Collected data entries

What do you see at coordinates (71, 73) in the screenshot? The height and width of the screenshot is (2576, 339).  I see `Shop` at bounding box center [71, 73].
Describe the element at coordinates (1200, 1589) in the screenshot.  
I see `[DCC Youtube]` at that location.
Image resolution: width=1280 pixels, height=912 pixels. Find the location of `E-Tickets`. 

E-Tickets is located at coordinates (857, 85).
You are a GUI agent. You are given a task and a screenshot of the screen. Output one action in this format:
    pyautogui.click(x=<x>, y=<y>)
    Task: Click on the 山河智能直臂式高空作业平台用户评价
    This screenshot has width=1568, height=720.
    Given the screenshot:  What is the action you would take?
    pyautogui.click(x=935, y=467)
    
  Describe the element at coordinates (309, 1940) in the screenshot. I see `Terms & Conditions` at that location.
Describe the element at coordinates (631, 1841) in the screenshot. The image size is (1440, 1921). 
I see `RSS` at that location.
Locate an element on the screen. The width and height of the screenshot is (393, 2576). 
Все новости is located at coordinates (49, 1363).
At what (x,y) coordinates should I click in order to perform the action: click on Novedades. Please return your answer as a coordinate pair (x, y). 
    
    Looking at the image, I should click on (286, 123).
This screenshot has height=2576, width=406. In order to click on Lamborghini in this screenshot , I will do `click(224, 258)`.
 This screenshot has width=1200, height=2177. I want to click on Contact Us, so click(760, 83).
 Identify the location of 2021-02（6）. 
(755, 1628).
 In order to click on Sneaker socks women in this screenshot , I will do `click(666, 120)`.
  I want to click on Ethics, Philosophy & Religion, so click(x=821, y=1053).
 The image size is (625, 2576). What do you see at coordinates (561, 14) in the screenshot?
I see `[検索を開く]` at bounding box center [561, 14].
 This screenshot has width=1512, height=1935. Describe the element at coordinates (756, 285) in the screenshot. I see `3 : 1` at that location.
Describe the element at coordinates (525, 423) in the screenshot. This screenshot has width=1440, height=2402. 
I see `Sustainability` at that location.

### Assignment
Copy all of the entries above exactly as shown.

### Task solution
What do you see at coordinates (71, 73) in the screenshot? The height and width of the screenshot is (2576, 339).  I see `Shop` at bounding box center [71, 73].
Describe the element at coordinates (1200, 1589) in the screenshot.  
I see `[DCC Youtube]` at that location.
Image resolution: width=1280 pixels, height=912 pixels. Find the location of `E-Tickets`. 

E-Tickets is located at coordinates (857, 85).
You are a GUI agent. You are given a task and a screenshot of the screen. Output one action in this format:
    pyautogui.click(x=<x>, y=<y>)
    Task: Click on the 山河智能直臂式高空作业平台用户评价
    This screenshot has width=1568, height=720.
    Given the screenshot:  What is the action you would take?
    pyautogui.click(x=935, y=467)
    
  Describe the element at coordinates (309, 1940) in the screenshot. I see `Terms & Conditions` at that location.
Describe the element at coordinates (631, 1841) in the screenshot. The image size is (1440, 1921). 
I see `RSS` at that location.
Locate an element on the screen. The width and height of the screenshot is (393, 2576). 
Все новости is located at coordinates (49, 1363).
At what (x,y) coordinates should I click in order to perform the action: click on Novedades. Please return your answer as a coordinate pair (x, y). 
    
    Looking at the image, I should click on (286, 123).
This screenshot has height=2576, width=406. In order to click on Lamborghini in this screenshot , I will do `click(224, 258)`.
 This screenshot has width=1200, height=2177. I want to click on Contact Us, so click(760, 83).
 Identify the location of 2021-02（6）. 
(755, 1628).
 In order to click on Sneaker socks women in this screenshot , I will do `click(666, 120)`.
  I want to click on Ethics, Philosophy & Religion, so click(x=821, y=1053).
 The image size is (625, 2576). What do you see at coordinates (561, 14) in the screenshot?
I see `[検索を開く]` at bounding box center [561, 14].
 This screenshot has width=1512, height=1935. Describe the element at coordinates (756, 285) in the screenshot. I see `3 : 1` at that location.
Describe the element at coordinates (525, 423) in the screenshot. This screenshot has width=1440, height=2402. 
I see `Sustainability` at that location.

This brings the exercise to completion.